Paradoxically, the perceived safety of Australian shares may also turn out to be a costly false comfort if the economy of China—our most important trading partner— continues to sag. Morningstar points to the hidden ‘China problem’ of the three leading mining houses BHP (the biggest ASX-listed company), Rio Tinto and iron ore pure-play Fortescue Metals, which derives 90 per cent of its revenue from the Middle Kingdom. The mining Big Three are exposed to falling demand for steel (and iron ore) from China’s struggling property sector, which also has knock-on effects for other key sectors of the Australian economy including property finance and manufacturing.

Heightened tensions over Taiwan and China’s aggressive territorial claims also mean that geopolitical risk looks closer to home than in the past. “Geopolitical risks definitely are coming up a lot more in client conversations,” Auld says. “People are starting to think more about what it means for their portfolio and how—if at all—they can protect themselves against those sort of risks.”

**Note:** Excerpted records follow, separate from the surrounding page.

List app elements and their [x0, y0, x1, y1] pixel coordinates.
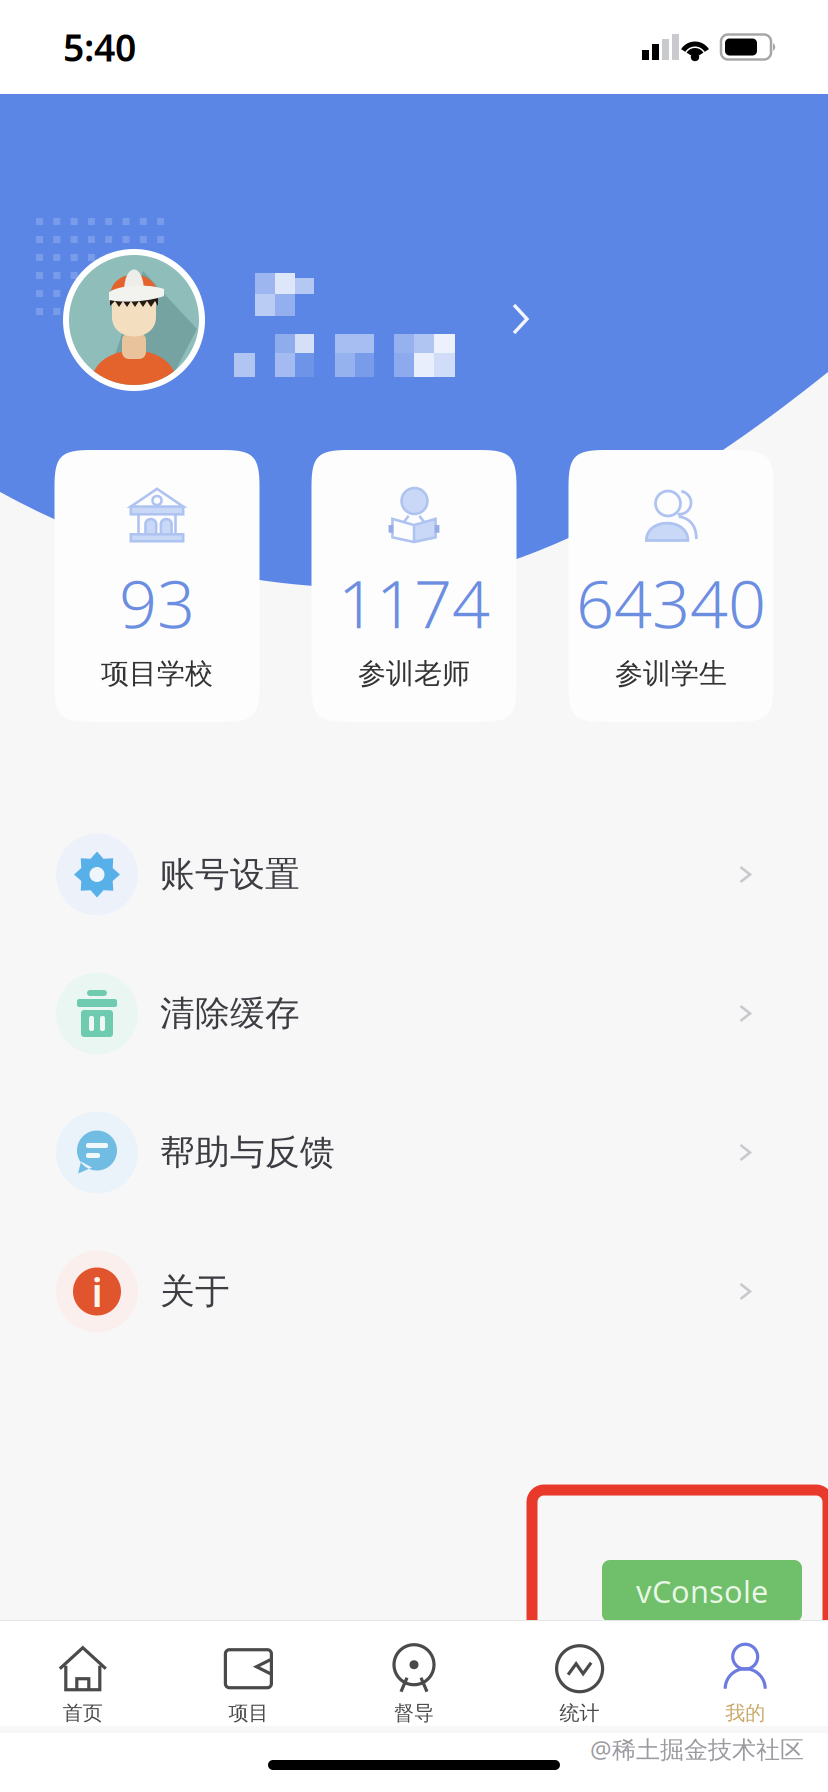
button[interactable]: 64340: [568, 450, 774, 722]
staticText: vConsole: [636, 1571, 768, 1611]
staticText: 93: [119, 558, 195, 646]
button[interactable]: 首页: [0, 1630, 166, 1740]
staticText: 参训老师: [358, 656, 470, 691]
staticText: 5:40: [63, 22, 136, 72]
button[interactable]: 1174: [312, 450, 516, 722]
button[interactable]: [0, 250, 828, 392]
button[interactable]: 账号设置: [0, 805, 828, 944]
button[interactable]: 督导: [331, 1630, 497, 1740]
staticText: 账号设置: [160, 853, 300, 896]
button[interactable]: vConsole: [602, 1560, 802, 1622]
staticText: 帮助与反馈: [160, 1131, 335, 1174]
staticText: 首页: [63, 1701, 103, 1725]
staticText: 64340: [576, 558, 766, 646]
button[interactable]: 帮助与反馈: [0, 1083, 828, 1222]
staticText: 我的: [725, 1701, 765, 1725]
staticText: 项目学校: [101, 656, 213, 691]
button[interactable]: 项目: [166, 1630, 331, 1740]
button[interactable]: 我的: [662, 1630, 828, 1740]
staticText: i: [92, 1265, 102, 1318]
staticText: 项目: [228, 1701, 268, 1725]
staticText: @稀土掘金技术社区: [590, 1733, 804, 1765]
button[interactable]: 统计: [497, 1630, 662, 1740]
staticText: 清除缓存: [160, 992, 300, 1035]
staticText: 1174: [338, 558, 490, 646]
button[interactable]: 93: [54, 450, 260, 722]
button[interactable]: 清除缓存: [0, 944, 828, 1083]
staticText: 参训学生: [615, 656, 727, 691]
staticText: 统计: [560, 1701, 600, 1725]
staticText: 督导: [394, 1701, 434, 1725]
staticText: 关于: [160, 1270, 230, 1313]
button[interactable]: i: [0, 1222, 828, 1361]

So how do investors inject more geographic diversity into their portfolio—and to what degree? As with all asset allocation decisions, much depends on your age and risk appetite. At the more adventurous end, emerging markets such as Latin America promise heady returns, but also can result in steep losses given the boom-and-bust nature of the region’s economies. Attention has increasingly turned to India as its population and runaway economy threatens to usurp China’s.

Auld says US stocks have remained enduringly popular. After all, the US remains the world’s largest economy, the bastion of free enterprise and the home to the world’s biggest technology stocks. Local investors have limited choice when it comes to tech stocks on the ASX and none of them match the market-leading magnitude of Apple—the world’s biggest company—Alphabet (Google) or Amazon. To surf the AI trend, investors really need an exposure to stocks such as Microsoft or the pure-play Nasdaq-listed Nvidia, which now has a US$1 trillion-plus market worth.

Younger investors appear to be more willing to invest in offshore stocks, aided by the proliferation of discount online brokerages. According to the ASX 2023 Australian investor survey, 60 per cent of the 5519 respondents directly held Australian shares, while only 16 per cent directly held offshore shares. However, 25 per cent of ‘next-gen’ investors (with an average age of 21) invested in offshore equities, while only 43 per cent of them held local shares.

Auld says in a highly uncertain market climate, diversification is a “super-important” element to ensure capital is deployed in the right asset classes at the right time in order to maximise risk-adjusted returns in a portfolio. “While there’s no such thing as a free lunch in investing, portfolio diversification enables superior risk-adjusted returns compared to putting all your eggs in the one basket.”